> **TO DO**: For each line of the data below, copy it if it holds the word "sangle".

> **Page-level text extractions**:

◇ ◇ ◇ ◇

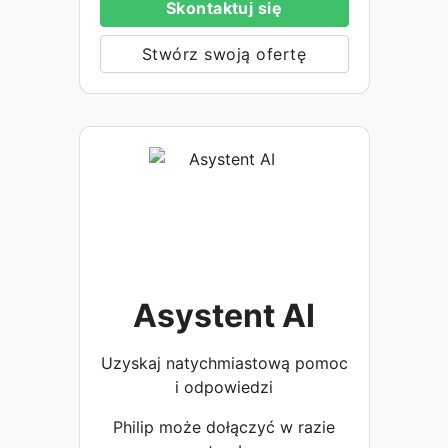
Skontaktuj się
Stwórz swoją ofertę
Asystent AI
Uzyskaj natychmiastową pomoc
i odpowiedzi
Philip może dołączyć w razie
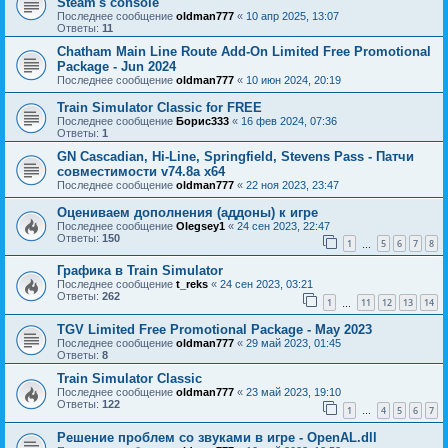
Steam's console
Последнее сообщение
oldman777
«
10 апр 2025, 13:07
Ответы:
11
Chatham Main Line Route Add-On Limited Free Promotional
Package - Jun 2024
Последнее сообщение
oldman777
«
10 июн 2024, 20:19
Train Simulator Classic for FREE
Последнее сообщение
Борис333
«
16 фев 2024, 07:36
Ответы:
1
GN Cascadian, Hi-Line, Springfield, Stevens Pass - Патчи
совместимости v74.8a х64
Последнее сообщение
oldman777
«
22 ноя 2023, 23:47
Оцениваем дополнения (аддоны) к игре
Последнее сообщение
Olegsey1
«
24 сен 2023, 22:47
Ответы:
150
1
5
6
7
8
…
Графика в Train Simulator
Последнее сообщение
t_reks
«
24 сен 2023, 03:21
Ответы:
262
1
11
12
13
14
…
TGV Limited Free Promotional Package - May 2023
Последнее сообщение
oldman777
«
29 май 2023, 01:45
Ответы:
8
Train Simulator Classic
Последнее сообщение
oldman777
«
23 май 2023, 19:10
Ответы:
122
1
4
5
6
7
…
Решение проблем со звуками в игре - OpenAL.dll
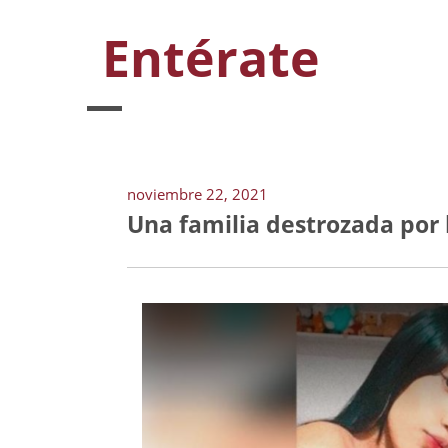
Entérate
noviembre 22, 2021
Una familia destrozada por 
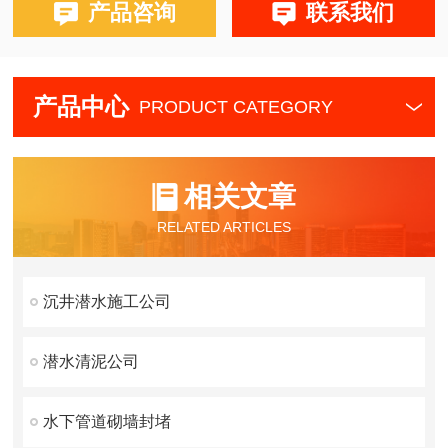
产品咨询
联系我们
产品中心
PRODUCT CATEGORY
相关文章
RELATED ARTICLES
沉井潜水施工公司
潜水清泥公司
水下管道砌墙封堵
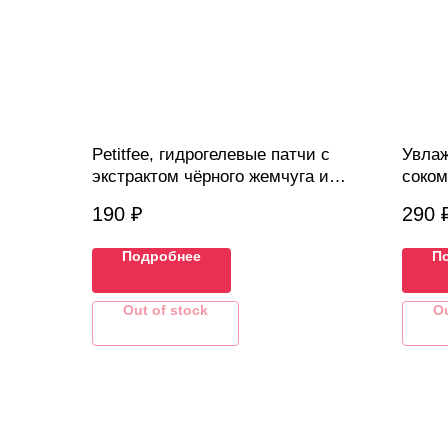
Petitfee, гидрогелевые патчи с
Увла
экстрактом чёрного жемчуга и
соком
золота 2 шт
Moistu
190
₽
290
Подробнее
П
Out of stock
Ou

◇ ◇ ◇ ◇

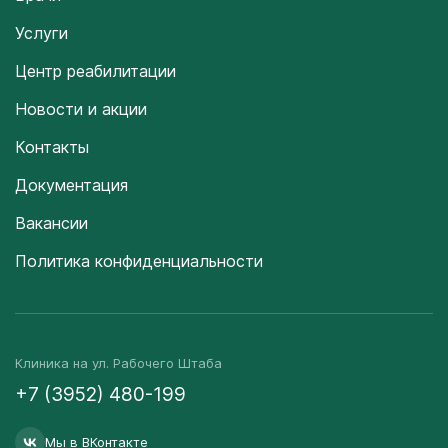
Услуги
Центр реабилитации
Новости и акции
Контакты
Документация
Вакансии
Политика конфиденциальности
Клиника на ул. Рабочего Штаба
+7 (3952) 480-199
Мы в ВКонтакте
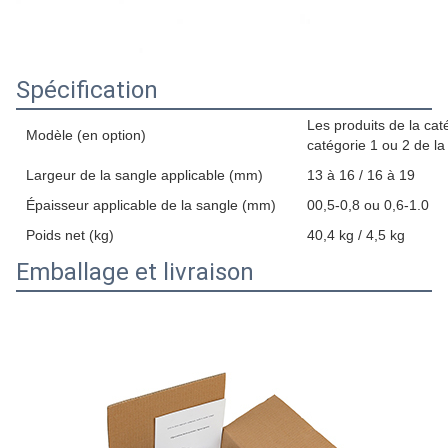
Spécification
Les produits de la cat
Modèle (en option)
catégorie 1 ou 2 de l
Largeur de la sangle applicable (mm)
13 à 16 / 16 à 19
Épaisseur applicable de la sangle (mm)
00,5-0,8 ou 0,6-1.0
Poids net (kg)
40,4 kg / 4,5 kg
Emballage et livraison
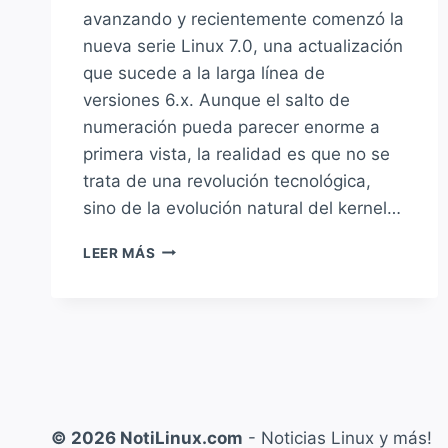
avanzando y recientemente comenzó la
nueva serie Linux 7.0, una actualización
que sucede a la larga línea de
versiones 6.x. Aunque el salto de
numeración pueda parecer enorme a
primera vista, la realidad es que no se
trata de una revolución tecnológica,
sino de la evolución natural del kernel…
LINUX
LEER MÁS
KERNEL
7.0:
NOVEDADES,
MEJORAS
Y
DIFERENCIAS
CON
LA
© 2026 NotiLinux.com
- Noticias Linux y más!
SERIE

◇ ◇ ◇ ◇

> **RESULT**:
Largeur de la sangle applicable (mm)
Épaisseur applicable de la sangle (mm)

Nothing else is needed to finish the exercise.